I would also like a 16th century definition of fowl..

Early journals list many swans on the menu...
The one period account only says four men were sent 'fowling' and the Native guests brought 4 deer...looks like it was venison and assorted flying critters! :wink: Depending on the fowlers, it may have been seagulls! :rotf:
 
Colorado Clyde said:
Putintinism was full of life and joy.

What?! :shocked2:


It was not the dark doom and gloom so often pictured. They had tight laws, what looks in retrospect to be restrictive made a great deal of economic and social sense.
At that time all people in the world believed in witch’s and the devil as a personal and community threat. Riding the community of a witch or of a rabid dog made equal sense.
They didn’t want to practice paganism masked as Christianity, so they outlawed pagan based holidays and trappings, but that does not mean they were dower.
They fled the Netherlands because they didn’t want their children to become Dutch, they fled England to build a city on the hill. They did not flee life. We can well compare them to modern Amish or Mennonites, they find joy in life because they feel it is the duty of Christians to find joy as much as hard work.
 
Prior to the Columbian exchange there were no turkeys in Europe....So Europeans new not what a turkey was or tasted like....

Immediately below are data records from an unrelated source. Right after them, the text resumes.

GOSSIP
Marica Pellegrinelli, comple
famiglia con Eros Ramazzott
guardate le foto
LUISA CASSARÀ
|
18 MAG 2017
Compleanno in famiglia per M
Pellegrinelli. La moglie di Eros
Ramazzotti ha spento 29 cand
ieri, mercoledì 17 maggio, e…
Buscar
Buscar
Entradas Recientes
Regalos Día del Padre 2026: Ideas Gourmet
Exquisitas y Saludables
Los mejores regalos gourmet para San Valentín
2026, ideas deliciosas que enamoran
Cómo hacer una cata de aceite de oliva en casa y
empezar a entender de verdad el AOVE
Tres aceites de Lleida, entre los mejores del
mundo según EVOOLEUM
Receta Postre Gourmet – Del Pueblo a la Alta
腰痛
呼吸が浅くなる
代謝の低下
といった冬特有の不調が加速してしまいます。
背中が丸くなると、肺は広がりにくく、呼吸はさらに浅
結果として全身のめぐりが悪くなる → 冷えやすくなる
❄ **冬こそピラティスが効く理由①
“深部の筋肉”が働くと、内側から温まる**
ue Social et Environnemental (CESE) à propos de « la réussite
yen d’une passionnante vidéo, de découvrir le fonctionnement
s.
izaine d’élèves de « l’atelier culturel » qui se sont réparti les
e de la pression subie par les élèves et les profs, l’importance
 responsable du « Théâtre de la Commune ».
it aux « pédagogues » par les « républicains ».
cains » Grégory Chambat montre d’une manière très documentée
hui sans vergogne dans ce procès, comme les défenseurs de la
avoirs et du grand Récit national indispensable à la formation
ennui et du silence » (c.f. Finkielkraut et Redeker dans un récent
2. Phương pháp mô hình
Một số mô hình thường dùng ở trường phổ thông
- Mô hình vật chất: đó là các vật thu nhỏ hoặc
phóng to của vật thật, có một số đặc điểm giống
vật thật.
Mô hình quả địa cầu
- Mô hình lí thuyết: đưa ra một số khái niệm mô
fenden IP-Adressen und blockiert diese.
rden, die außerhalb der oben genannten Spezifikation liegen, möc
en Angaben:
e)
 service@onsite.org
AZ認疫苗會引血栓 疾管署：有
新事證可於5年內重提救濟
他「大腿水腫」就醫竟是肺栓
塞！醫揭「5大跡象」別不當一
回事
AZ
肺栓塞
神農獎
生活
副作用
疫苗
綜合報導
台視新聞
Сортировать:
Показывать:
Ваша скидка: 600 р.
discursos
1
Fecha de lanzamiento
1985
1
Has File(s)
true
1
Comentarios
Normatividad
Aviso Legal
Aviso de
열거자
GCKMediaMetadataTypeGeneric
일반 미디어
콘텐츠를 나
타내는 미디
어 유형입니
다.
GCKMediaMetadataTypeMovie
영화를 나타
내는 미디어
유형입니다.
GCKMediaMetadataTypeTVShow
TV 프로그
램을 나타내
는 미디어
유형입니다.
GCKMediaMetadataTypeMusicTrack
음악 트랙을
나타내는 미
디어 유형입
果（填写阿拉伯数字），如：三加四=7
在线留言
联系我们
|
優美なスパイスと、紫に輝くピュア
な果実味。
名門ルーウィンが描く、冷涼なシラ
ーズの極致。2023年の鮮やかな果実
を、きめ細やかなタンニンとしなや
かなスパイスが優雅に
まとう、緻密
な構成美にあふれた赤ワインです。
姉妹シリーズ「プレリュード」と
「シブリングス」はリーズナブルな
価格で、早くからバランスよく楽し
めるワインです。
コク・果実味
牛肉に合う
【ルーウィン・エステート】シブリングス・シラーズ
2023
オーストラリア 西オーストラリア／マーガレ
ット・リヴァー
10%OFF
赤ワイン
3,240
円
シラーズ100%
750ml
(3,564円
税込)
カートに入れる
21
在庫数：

They did have, and did eat Swans....They were the most prized fowl in the European food markets.

Imagine the excitement when early colonists came to America and saw Swans everywhere..... :hmm:
 
Prior to 1492 & likely for THOUSANDS years before that. - There are turkey bones in archeological digs of Pre-Columbian NA sites in the SW.
(Btw, Rio Grande Turkeys are NATIVE to Texas, according to the game biologists of TP&WD.)

Otoh, I have no idea when domesticated turkeys were introduced to Europe and/or into what is now the USA.

yours, satx
 
Dyslexia, typing on a phone , fat thumbs,and a spell check that can make some weird corrections all conspire against me. Oh well the crosses we must bear :wink:
 
The Puritans were super conservative and were beginning to irritate the less conservative protestants. who began to persecute the conservatives who moved to the Netherlands where there were persecuted some more. so they came over to New England where they were free to persecute the folks who weren't as conservative as they were..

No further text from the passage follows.